* INFORMATION:

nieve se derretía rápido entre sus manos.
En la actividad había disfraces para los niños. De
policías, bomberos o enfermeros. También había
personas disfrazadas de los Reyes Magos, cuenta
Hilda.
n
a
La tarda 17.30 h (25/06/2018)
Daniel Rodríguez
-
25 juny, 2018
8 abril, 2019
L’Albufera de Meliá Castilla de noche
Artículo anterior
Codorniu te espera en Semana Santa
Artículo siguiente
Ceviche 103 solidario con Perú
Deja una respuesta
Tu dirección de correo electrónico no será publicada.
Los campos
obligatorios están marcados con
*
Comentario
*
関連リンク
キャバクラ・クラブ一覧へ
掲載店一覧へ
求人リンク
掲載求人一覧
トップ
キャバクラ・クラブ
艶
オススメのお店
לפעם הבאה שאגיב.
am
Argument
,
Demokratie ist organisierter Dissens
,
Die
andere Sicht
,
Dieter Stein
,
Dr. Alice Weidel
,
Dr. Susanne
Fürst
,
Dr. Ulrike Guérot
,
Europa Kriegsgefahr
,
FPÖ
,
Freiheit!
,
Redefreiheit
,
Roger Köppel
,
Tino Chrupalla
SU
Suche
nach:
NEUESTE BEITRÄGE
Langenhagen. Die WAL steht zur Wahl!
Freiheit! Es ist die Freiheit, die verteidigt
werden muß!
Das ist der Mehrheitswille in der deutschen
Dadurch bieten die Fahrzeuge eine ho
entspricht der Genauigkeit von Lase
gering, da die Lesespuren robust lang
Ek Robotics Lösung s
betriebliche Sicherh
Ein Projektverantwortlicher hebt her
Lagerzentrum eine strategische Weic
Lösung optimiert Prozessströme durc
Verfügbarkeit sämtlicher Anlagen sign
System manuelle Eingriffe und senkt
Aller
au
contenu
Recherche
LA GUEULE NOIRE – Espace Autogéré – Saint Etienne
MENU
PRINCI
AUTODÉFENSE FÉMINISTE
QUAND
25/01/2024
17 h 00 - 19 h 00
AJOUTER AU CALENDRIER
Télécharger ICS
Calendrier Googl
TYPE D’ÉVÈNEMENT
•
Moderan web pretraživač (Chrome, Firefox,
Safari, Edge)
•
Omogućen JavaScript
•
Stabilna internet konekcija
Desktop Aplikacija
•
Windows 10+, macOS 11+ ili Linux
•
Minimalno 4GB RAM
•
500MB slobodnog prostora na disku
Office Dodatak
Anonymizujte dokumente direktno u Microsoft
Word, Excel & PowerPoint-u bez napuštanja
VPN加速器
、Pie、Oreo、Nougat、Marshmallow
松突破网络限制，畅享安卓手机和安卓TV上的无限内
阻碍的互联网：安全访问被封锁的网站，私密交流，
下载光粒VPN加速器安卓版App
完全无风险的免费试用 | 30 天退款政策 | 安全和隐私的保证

* WHAT THE EXERCISE ASKS: Copy each record from above without leaving any out.

* EXERCISE RESPONSE:
nieve se derretía rápido entre sus manos.
En la actividad había disfraces para los niños. De
policías, bomberos o enfermeros. También había
personas disfrazadas de los Reyes Magos, cuenta
Hilda.
n
a
La tarda 17.30 h (25/06/2018)
Daniel Rodríguez
-
25 juny, 2018
8 abril, 2019
L’Albufera de Meliá Castilla de noche
Artículo anterior
Codorniu te espera en Semana Santa
Artículo siguiente
Ceviche 103 solidario con Perú
Deja una respuesta
Tu dirección de correo electrónico no será publicada.
Los campos
obligatorios están marcados con
*
Comentario
*
関連リンク
キャバクラ・クラブ一覧へ
掲載店一覧へ
求人リンク
掲載求人一覧
トップ
キャバクラ・クラブ
艶
オススメのお店
לפעם הבאה שאגיב.
am
Argument
,
Demokratie ist organisierter Dissens
,
Die
andere Sicht
,
Dieter Stein
,
Dr. Alice Weidel
,
Dr. Susanne
Fürst
,
Dr. Ulrike Guérot
,
Europa Kriegsgefahr
,
FPÖ
,
Freiheit!
,
Redefreiheit
,
Roger Köppel
,
Tino Chrupalla
SU
Suche
nach:
NEUESTE BEITRÄGE
Langenhagen. Die WAL steht zur Wahl!
Freiheit! Es ist die Freiheit, die verteidigt
werden muß!
Das ist der Mehrheitswille in der deutschen
Dadurch bieten die Fahrzeuge eine ho
entspricht der Genauigkeit von Lase
gering, da die Lesespuren robust lang
Ek Robotics Lösung s
betriebliche Sicherh
Ein Projektverantwortlicher hebt her
Lagerzentrum eine strategische Weic
Lösung optimiert Prozessströme durc
Verfügbarkeit sämtlicher Anlagen sign
System manuelle Eingriffe und senkt
Aller
au
contenu
Recherche
LA GUEULE NOIRE – Espace Autogéré – Saint Etienne
MENU
PRINCI
AUTODÉFENSE FÉMINISTE
QUAND
25/01/2024
17 h 00 - 19 h 00
AJOUTER AU CALENDRIER
Télécharger ICS
Calendrier Googl
TYPE D’ÉVÈNEMENT
•
Moderan web pretraživač (Chrome, Firefox,
Safari, Edge)
•
Omogućen JavaScript
•
Stabilna internet konekcija
Desktop Aplikacija
•
Windows 10+, macOS 11+ ili Linux
•
Minimalno 4GB RAM
•
500MB slobodnog prostora na disku
Office Dodatak
Anonymizujte dokumente direktno u Microsoft
Word, Excel & PowerPoint-u bez napuštanja
VPN加速器
、Pie、Oreo、Nougat、Marshmallow
松突破网络限制，畅享安卓手机和安卓TV上的无限内
阻碍的互联网：安全访问被封锁的网站，私密交流，
下载光粒VPN加速器安卓版App
完全无风险的免费试用 | 30 天退款政策 | 安全和隐私的保证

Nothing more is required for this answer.